- What you should do -
Count the lines below that include the word "كانت", then give that number and no other words.

- Material for this task -
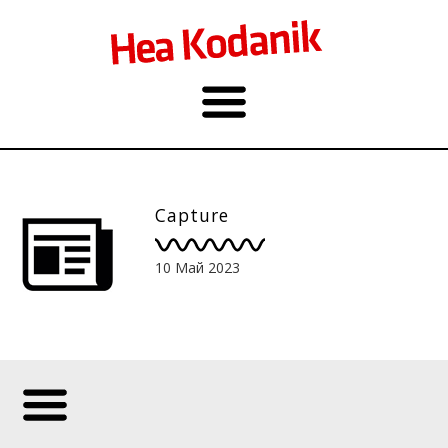
Capture
10 Май 2023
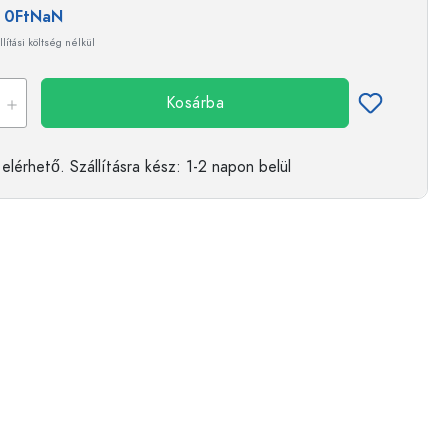
:
0FtNaN
llítási költség nélkül
Kosárba
elérhető.
Szállításra kész
: 1-2 napon belül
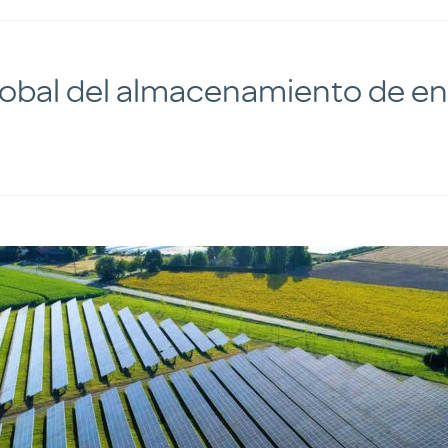
lobal del almacenamiento de en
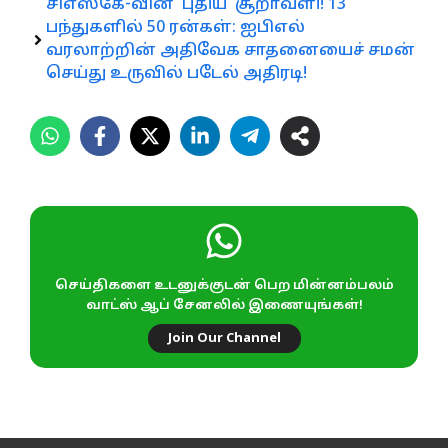
சிஎஸ்கே-வின் ‘புதிய’ சூறாவளி! 13
பந்துகளில் 50 ரன்கள்: ஐபிஎல்
வரலாற்றின் அதிவேக சாதனையைச் சமன்
செய்து உருவில் படேல் அதிரடி!
செய்திகளை உடனுக்குடன் பெற மின்னம்பலம்
வாட்ஸ் ஆப் சேனலில் இணையுங்கள்!
Join Our Channel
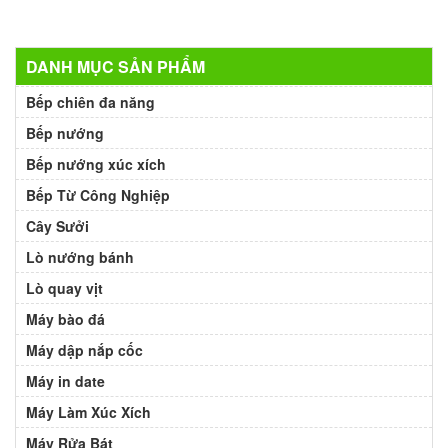
DANH MỤC SẢN PHẨM
Bếp chiên đa năng
Bếp nướng
Bếp nướng xúc xích
Bếp Từ Công Nghiệp
Cây Sưởi
Lò nướng bánh
Lò quay vịt
Máy bào đá
Máy dập nắp cốc
Máy in date
Máy Làm Xúc Xích
Máy Rửa Bát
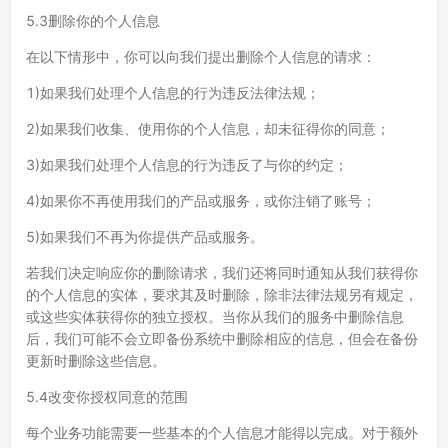
5.3删除你的个人信息
在以下情形中，你可以向我们提出删除个人信息的请求：
1)如果我们处理个人信息的行为违反法律法规；
2)如果我们收集、使用你的个人信息，却未征得你的同意；
3)如果我们处理个人信息的行为违反了与你的约定；
4)如果你不再使用我们的产品或服务，或你注销了账号；
5)如果我们不再为你提供产品或服务。
若我们决定响应你的删除请求，我们还将同时通知从我们获得你
的个人信息的实体，要求其及时删除，除非法律法规另有规定，
或这些实体获得你的独立授权。当你从我们的服务中删除信息
后，我们可能不会立即备份系统中删除相应的信息，但会在备份
更新时删除这些信息。
5.4改变你授权同意的范围
每个业务功能需要一些基本的个人信息才能得以完成。对于额外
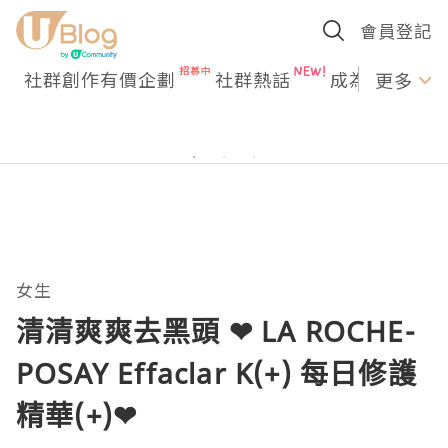
會員登記
社群創作有價企劃
社群熱話
成為U Creato
更多
女生
清清爽爽去黑頭 ❤ LA ROCHE-
POSAY Effaclar K(+) 每日修護
精華(+)❤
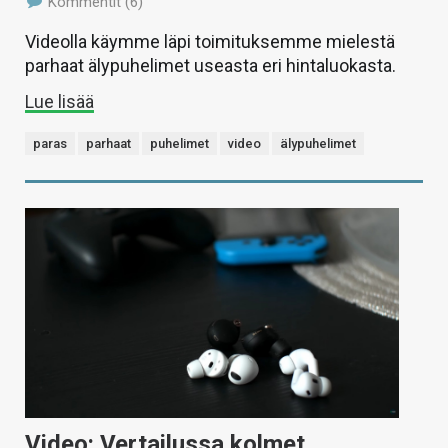
Kommentit (6)
Videolla käymme läpi toimituksemme mielestä
parhaat älypuhelimet useasta eri hintaluokasta.
Lue lisää
paras
parhaat
puhelimet
video
älypuhelimet
Video: Vertailussa kolmet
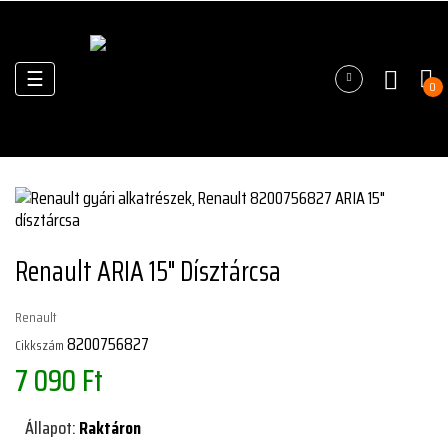
Váltás
☰
0
a
navigációhoz
Renault ARIA 15" Dísztárcsa
Renault
8200756827
Cikkszám
7 090 Ft
Állapot:
Raktáron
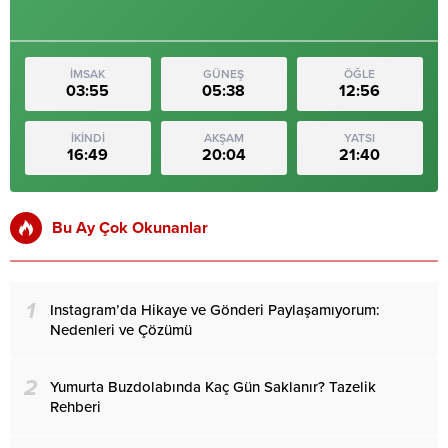
İMSAK
GÜNEŞ
ÖĞLE
03:55
05:38
12:56
İKİNDİ
AKŞAM
YATSI
16:49
20:04
21:40
Bu Ay Çok Okunanlar
1
Instagram’da Hikaye ve Gönderi Paylaşamıyorum:
Nedenleri ve Çözümü
2
Yumurta Buzdolabında Kaç Gün Saklanır? Tazelik
Rehberi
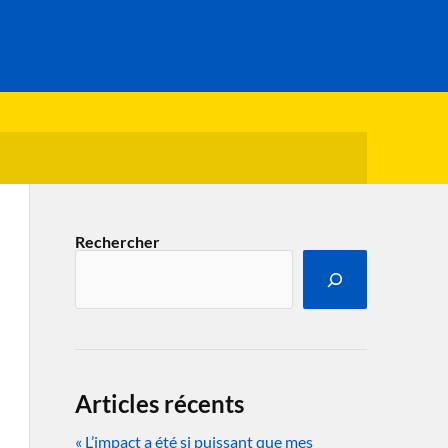
Rechercher
Articles récents
« L’impact a été si puissant que mes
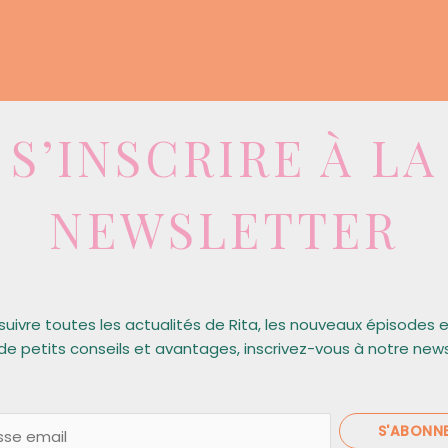
S’INSCRIRE À LA
NEWSLETTER
suivre toutes les actualités de Rita, les nouveaux épisodes 
de petits conseils et avantages, inscrivez-vous à notre new
S'ABONN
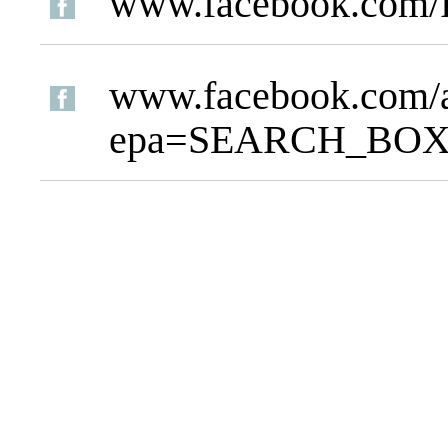
www.facebook.com
www.facebook.com/a
epa=SEARCH_BO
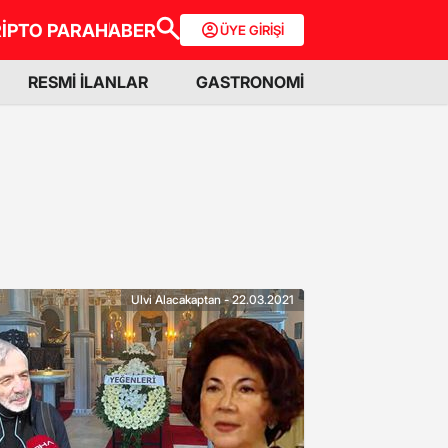
İPTO PARA
HABER
ÜYE GİRİŞİ
RESMİ İLANLAR
GASTRONOMİ
Ulvi Alacakaptan - 22.03.2021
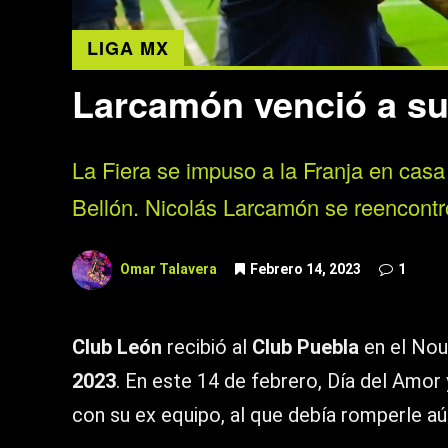
LIGA MX
Larcamón venció a su
La Fiera se impuso a la Franja en casa
Bellón. Nicolás Larcamón se reencontr
Omar Talavera
Febrero 14, 2023
1
Club León
recibió al
Club Puebla
en el Nou
2023
. En este 14 de febrero, Día del Amor
con su ex equipo, al que debía romperle aú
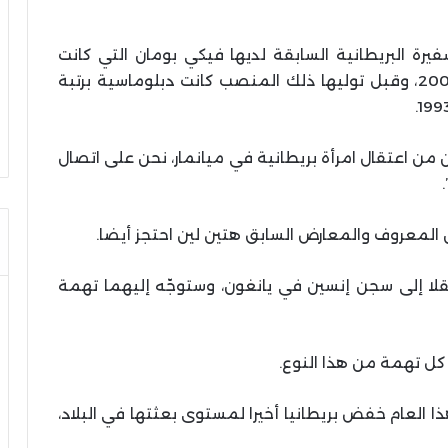
يرة البريطانية السابقة لديها فيكي بومان التي كانت
سفيرة لبلدها في ميانمار بين عامي 2002 و2006، وقبل توليها ذلك المنصب كانت دبلوماسية برتبة
 من اعتقال امرأة بريطانية في ميانمار، نحن على اتصال
 المعروف والمعارض السابق هتين لين احتجز أيضا.
قلا إلى سجن إنسين في يانغون، وستوجّه إليهما تهمة
لعام خفض بريطانيا أخيرا لمستوى بعثتها في البلاد،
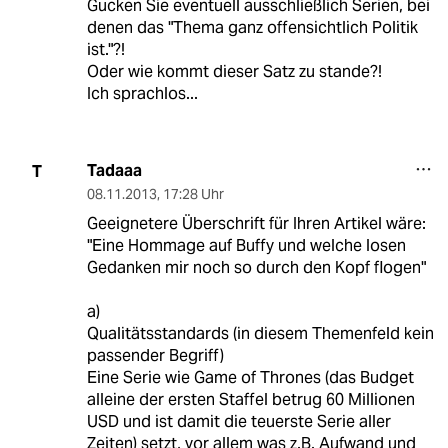
Gucken Sie eventuell ausschließlich Serien, bei
denen das "Thema ganz offensichtlich Politik
ist."?!
Oder wie kommt dieser Satz zu stande?!
Ich sprachlos...
Tadaaa
T
08.11.2013
,
17:28 Uhr
Geeignetere Überschrift für Ihren Artikel wäre:
"Eine Hommage auf Buffy und welche losen
Gedanken mir noch so durch den Kopf flogen"
a)
Qualitätsstandards (in diesem Themenfeld kein
passender Begriff)
Eine Serie wie Game of Thrones (das Budget
alleine der ersten Staffel betrug 60 Millionen
USD und ist damit die teuerste Serie aller
Zeiten) setzt, vor allem was z.B. Aufwand und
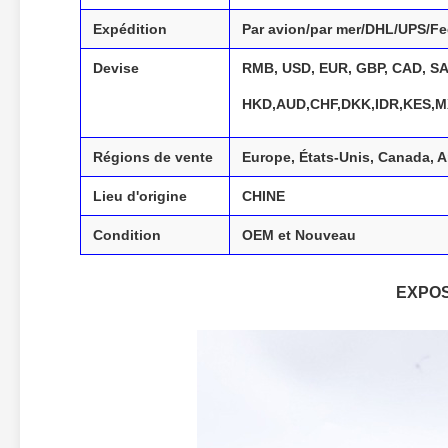
Expédition
Par avion/par mer/DHL/UPS/F
Devise
RMB, USD, EUR, GBP, CAD, SAR
HKD,AUD,CHF,DKK,IDR,KES,
Régions de vente
Europe, États-Unis, Canada, 
Lieu d'origine
CHINE
Condition
OEM et Nouveau
EXPOS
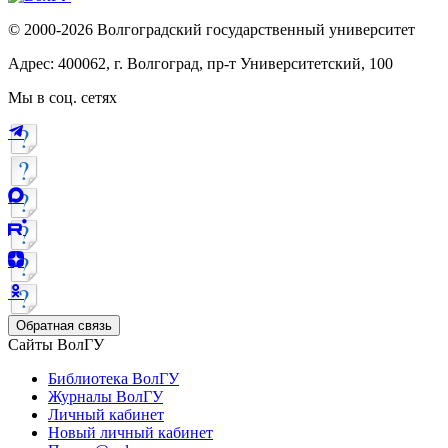
© 2000-2026 Волгоградский государственный университет
Адрес: 400062, г. Волгоград, пр-т Университетский, 100
Мы в соц. сетях
Обратная связь
Сайты ВолГУ
Библиотека ВолГУ
Журналы ВолГУ
Личный кабинет
Новый личный кабинет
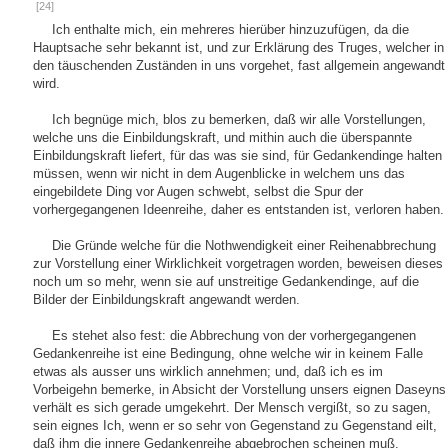
[24]
Ich enthalte mich, ein mehreres hierüber hinzuzufügen, da die
Hauptsache sehr bekannt ist, und zur Erklärung des Truges, welcher in
den täuschenden Zuständen in uns vorgehet, fast allgemein angewandt
wird.
Ich begnüge mich, blos zu bemerken, daß wir alle Vorstellungen,
welche uns die Einbildungskraft, und mithin auch die überspannte
Einbildungskraft liefert, für das was sie sind, für Gedankendinge halten
müssen, wenn wir nicht in dem Augenblicke in welchem uns das
eingebildete Ding vor Augen schwebt, selbst die Spur der
vorhergegangenen Ideenreihe, daher es entstanden ist, verloren haben.
Die Gründe welche für die Nothwendigkeit einer Reihenabbrechung
zur Vorstellung einer Wirklichkeit vorgetragen worden, beweisen dieses
noch um so mehr, wenn sie auf unstreitige Gedankendinge, auf die
Bilder der Einbildungskraft angewandt werden.
Es stehet also fest: die Abbrechung von der vorhergegangenen
Gedankenreihe ist eine Bedingung, ohne welche wir in keinem Falle
etwas als ausser uns wirklich annehmen; und, daß ich es im
Vorbeigehn bemerke, in Absicht der Vorstellung unsers eignen Daseyns
verhält es sich gerade umgekehrt. Der Mensch vergißt, so zu sagen,
sein eignes Ich, wenn er so sehr von Gegenstand zu Gegenstand eilt,
daß ihm die innere Gedankenreihe abgebrochen scheinen muß.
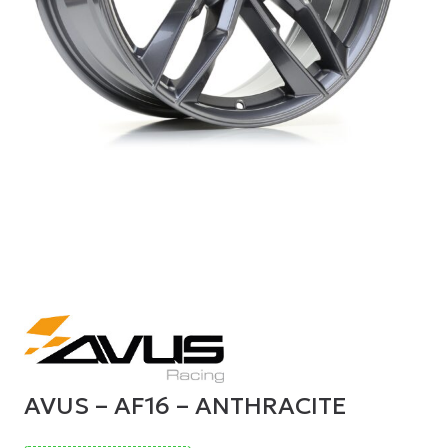
AVUS – AF16 – ANTHRACITE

- Result -
2